Now, breathing in the freshness of the new day as the river flowed below them, Falconer passed this information on to his young companion.
‘I remember Hebborn’s eyes were wide when I examined him. Just like Fusoris.’
Thomas frowned in concentration, squinting into the dawning light. The sun was beginning to flood the river’s surface with gold.
‘You mean his stare, or his pupils?’
‘His pupils, I suppose. I recall thinking Hebborn’s eyes were like deep dark pools. Does that signify something?’
Falconer knew Thomas’s knowledge of anatomy and the physical reactions of the body to poisons or drink already far outstretched his own. Thomas could not say for sure, though.
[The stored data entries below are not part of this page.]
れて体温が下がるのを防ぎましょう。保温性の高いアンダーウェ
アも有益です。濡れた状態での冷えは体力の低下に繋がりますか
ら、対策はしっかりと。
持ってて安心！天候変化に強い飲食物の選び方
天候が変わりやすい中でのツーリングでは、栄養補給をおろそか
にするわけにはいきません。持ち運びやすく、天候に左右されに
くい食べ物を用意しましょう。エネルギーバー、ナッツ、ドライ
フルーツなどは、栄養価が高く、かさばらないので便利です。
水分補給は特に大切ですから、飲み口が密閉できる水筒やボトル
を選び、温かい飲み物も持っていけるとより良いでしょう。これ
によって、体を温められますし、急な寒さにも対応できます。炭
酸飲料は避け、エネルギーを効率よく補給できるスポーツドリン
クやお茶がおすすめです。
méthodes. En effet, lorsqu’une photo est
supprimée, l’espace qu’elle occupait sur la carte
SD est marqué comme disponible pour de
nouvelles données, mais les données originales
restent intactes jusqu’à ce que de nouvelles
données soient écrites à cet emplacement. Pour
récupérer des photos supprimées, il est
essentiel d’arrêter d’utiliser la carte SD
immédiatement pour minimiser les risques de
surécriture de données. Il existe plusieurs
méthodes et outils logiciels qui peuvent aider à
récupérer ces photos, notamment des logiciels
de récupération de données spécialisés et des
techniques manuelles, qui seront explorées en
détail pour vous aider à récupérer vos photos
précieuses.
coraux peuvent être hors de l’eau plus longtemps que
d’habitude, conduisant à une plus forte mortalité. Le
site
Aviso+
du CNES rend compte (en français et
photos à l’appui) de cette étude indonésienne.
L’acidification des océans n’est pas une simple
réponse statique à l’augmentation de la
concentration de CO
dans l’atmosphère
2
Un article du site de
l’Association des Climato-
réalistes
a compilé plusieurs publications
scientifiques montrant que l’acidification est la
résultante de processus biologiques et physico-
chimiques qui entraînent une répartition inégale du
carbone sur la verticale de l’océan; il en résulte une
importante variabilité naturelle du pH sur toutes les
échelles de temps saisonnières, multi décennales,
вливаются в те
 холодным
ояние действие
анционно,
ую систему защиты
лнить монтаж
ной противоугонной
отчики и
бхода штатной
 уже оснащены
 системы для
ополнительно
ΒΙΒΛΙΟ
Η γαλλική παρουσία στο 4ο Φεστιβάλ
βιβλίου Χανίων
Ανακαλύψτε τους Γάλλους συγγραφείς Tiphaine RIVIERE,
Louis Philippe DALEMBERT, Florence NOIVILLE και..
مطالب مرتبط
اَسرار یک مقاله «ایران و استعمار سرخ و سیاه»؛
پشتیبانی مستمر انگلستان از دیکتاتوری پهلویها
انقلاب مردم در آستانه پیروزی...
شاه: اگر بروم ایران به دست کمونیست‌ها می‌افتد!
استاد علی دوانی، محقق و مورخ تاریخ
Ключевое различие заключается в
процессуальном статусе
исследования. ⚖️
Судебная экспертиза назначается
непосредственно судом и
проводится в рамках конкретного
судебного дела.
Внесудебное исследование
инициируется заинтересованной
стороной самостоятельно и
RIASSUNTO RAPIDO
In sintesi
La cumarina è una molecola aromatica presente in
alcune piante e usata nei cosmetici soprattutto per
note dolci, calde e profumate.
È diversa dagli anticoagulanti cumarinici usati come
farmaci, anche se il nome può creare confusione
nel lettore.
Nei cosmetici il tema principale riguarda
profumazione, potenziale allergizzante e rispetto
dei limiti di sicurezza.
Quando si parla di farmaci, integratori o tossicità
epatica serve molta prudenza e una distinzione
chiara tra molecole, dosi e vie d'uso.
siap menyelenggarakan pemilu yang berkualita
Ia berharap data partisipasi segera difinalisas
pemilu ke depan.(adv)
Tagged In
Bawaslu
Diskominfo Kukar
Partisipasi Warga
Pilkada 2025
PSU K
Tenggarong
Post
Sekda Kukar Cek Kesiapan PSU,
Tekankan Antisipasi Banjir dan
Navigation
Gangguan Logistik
‘If you saw his eyes when he was alive, there could be some significance. Some drugs make the pupils dilate. But after death the pupils relax and open wide anyway.’
Falconer grunted in frustration. It seemed his observations on Paul Hebborn’s body were useless.
‘Then the fact that Fusoris’ pupils were wide open when I spoke to him only serves to confirm he was eating khat leaves. But then we knew that.’
Thomas paused, a little confused by Falconer’s statement.
‘When you spoke to him? When did you do that? You didn’t speak to him when he was incarcerated in the first place. I remember that because I was there.’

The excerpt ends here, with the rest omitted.